■ REQUIRED WORK ■
Transcribe the records in full, keeping every word exactly as given.

■ DATASET CONTENT ■
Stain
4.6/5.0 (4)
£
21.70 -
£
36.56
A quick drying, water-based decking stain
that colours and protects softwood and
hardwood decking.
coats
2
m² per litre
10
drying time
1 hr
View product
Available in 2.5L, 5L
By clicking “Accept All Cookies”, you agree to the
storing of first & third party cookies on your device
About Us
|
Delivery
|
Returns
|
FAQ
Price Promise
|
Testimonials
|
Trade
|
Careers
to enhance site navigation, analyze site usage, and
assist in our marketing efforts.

■ EXERCISE OUTPUT ■
Stain
4.6/5.0 (4)
£
21.70 -
£
36.56
A quick drying, water-based decking stain
that colours and protects softwood and
hardwood decking.
coats
2
m² per litre
10
drying time
1 hr
View product
Available in 2.5L, 5L
By clicking “Accept All Cookies”, you agree to the
storing of first & third party cookies on your device
About Us
|
Delivery
|
Returns
|
FAQ
Price Promise
|
Testimonials
|
Trade
|
Careers
to enhance site navigation, analyze site usage, and
assist in our marketing efforts.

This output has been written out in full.